In moments, everything fell apart. There were lights of an operation theater and a mask over her face. When she woke up, she felt a nurse caressing her and the doctor whispering, “It’s all over, stay calm.”

Her greatest fear was, “Do I still have a uterus?”

She did.

With two thick tears rolling over her cheeks, she closed her eyes and sighed like never before – it was all over.

A year later, once the blood tests and ultrasound confirmed she was normal, that worn out but strong uterus was put back into use. Nine months later she gave birth to little Sofia, a 6 pound 34 ounces baby at birth. She is seven now and perfectly knows that her mother was pregnant earlier and why all those interviews with her mother keep happening.

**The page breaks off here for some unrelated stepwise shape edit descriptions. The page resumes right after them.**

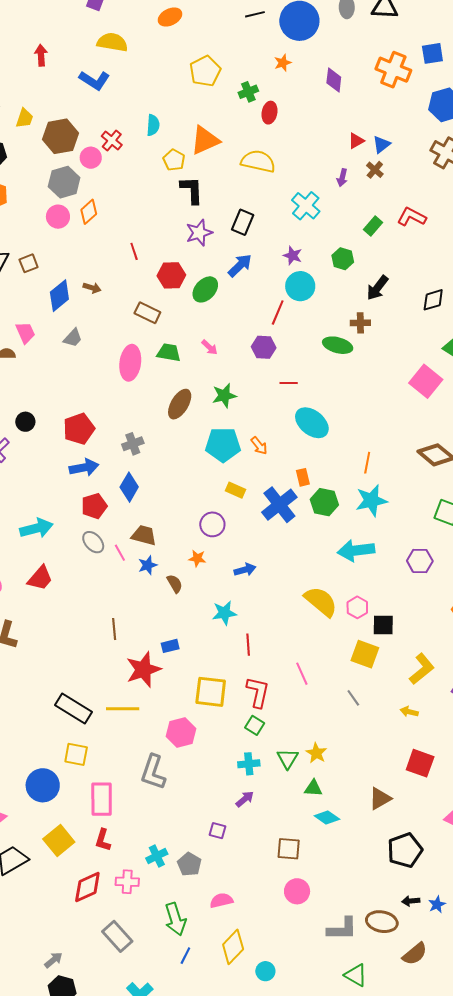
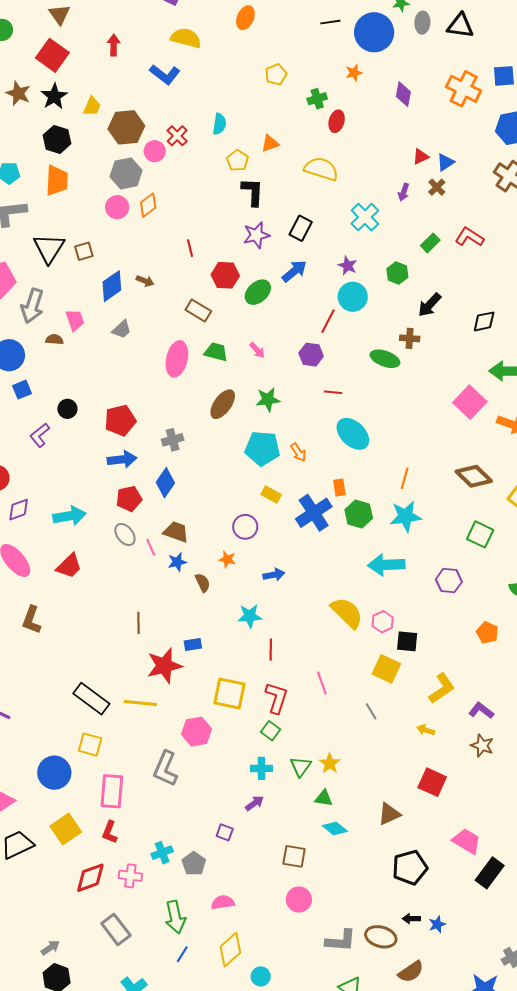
orange ellipse: (170, 17) -> (245, 18), turned -45
yellow pentagon: (205, 71) -> (276, 75), size x0.7
orange triangle: (205, 140) -> (270, 143), size x0.6

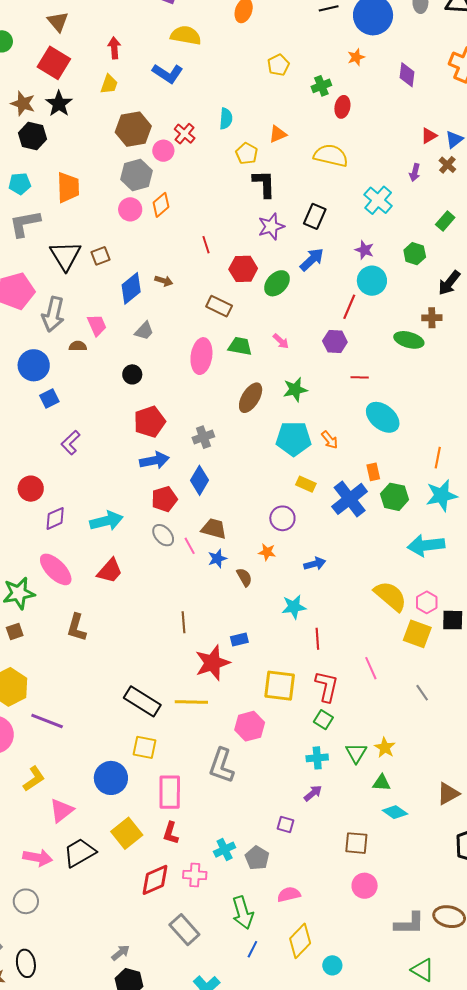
yellow trapezoid: (92, 106) -> (109, 84), moved
black hexagon: (57, 139) -> (32, 136), moved
black circle: (67, 409) -> (132, 374), moved
yellow square: (386, 669) -> (417, 634), moved

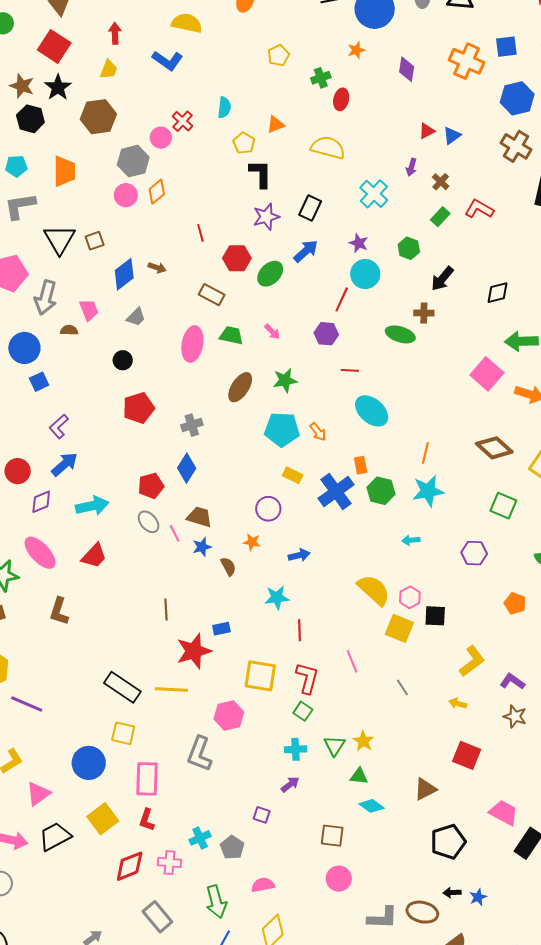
brown hexagon: (133, 129) -> (98, 117), moved
brown cross: (447, 165) -> (441, 182), moved
blue arrow: (154, 460) -> (64, 464), moved, turned -32
cyan arrow: (426, 545) -> (411, 540), size x0.5

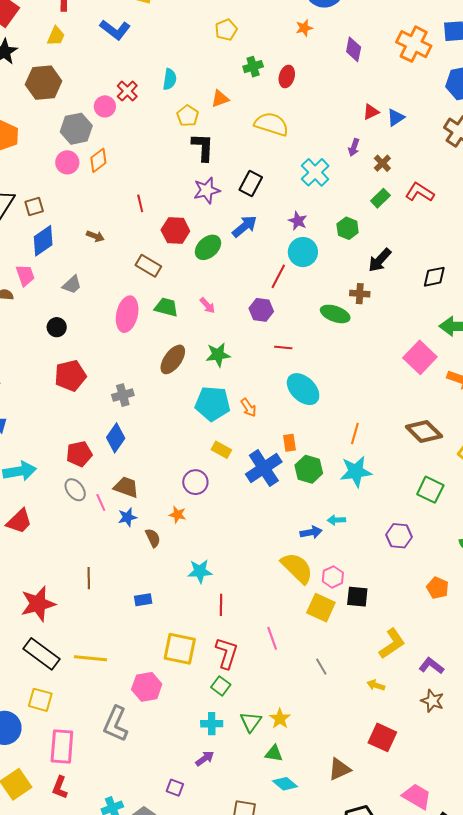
green cross: (321, 78) -> (253, 67), moved
blue diamond: (124, 274) -> (43, 241), moved
blue arrow: (299, 555) -> (311, 532), moved
red star: (194, 651) -> (38, 604), moved

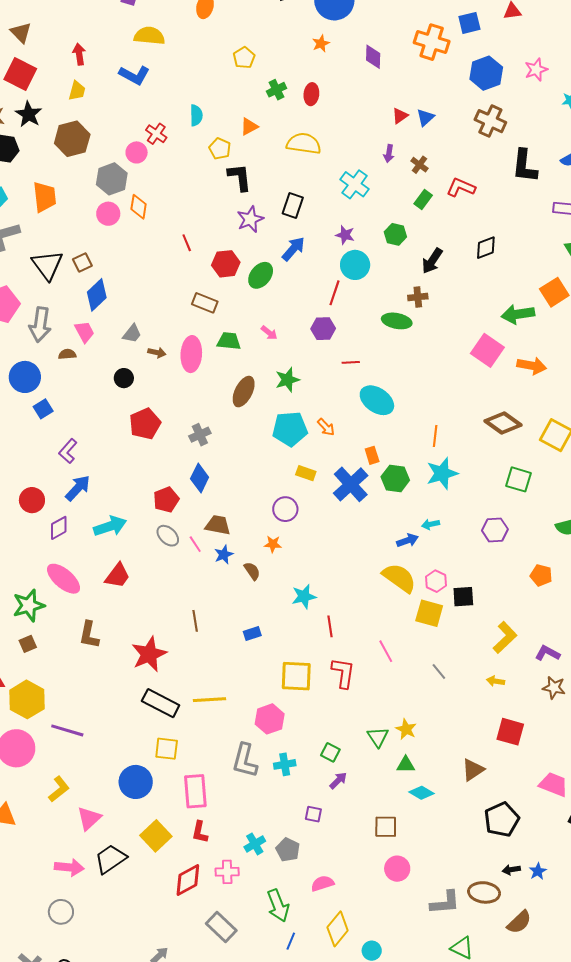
orange diamond: (98, 160) -> (139, 207), turned -35
brown arrow: (95, 236) -> (157, 353), moved
black diamond: (434, 277) -> (486, 248), moved
green square: (221, 686) -> (330, 752), moved
cyan cross: (212, 724) -> (285, 764), moved

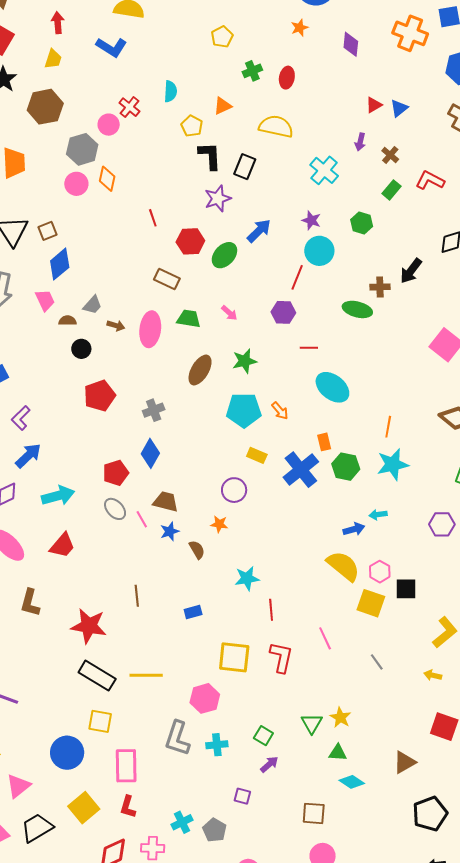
black rectangle: (293, 206) -> (245, 167), moved
black arrow: (432, 261) -> (411, 271), moved
brown semicircle: (67, 354) -> (67, 321), moved
red star: (149, 654) -> (89, 626), turned 30

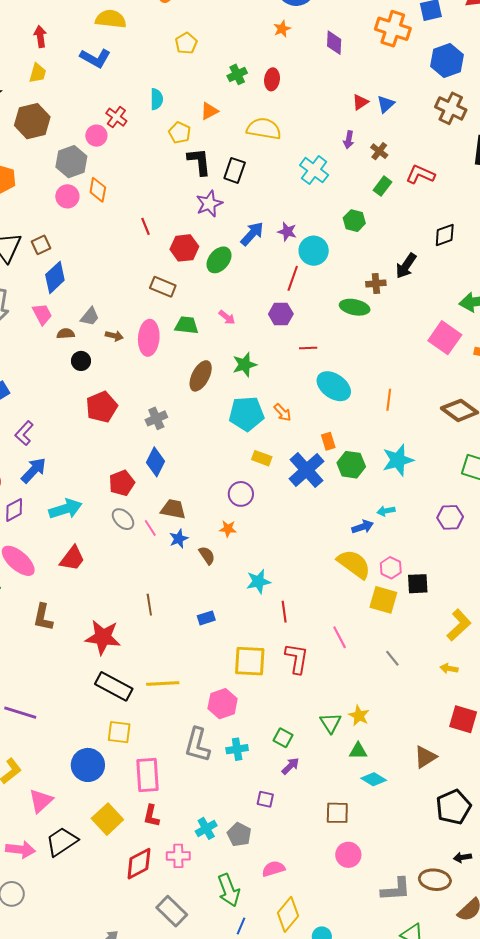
yellow pentagon: (222, 37) -> (186, 43), moved
purple star: (311, 220) -> (287, 232), moved
orange line: (388, 427) -> (389, 400), moved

Paola surely doesn’t want to be victimized at the hands of a ‘deaf government that make us suffer in the name of false morality”.

Two years later, Paola got pregnant again. This time, she was blessed with a son, Simón Nicolás.

If it were not for that abortion, Paola wouldn’t have been a mother today. Her strong will to be a mother defied the law. While they celebrated their first pregnancy news in haste, it carried on for good.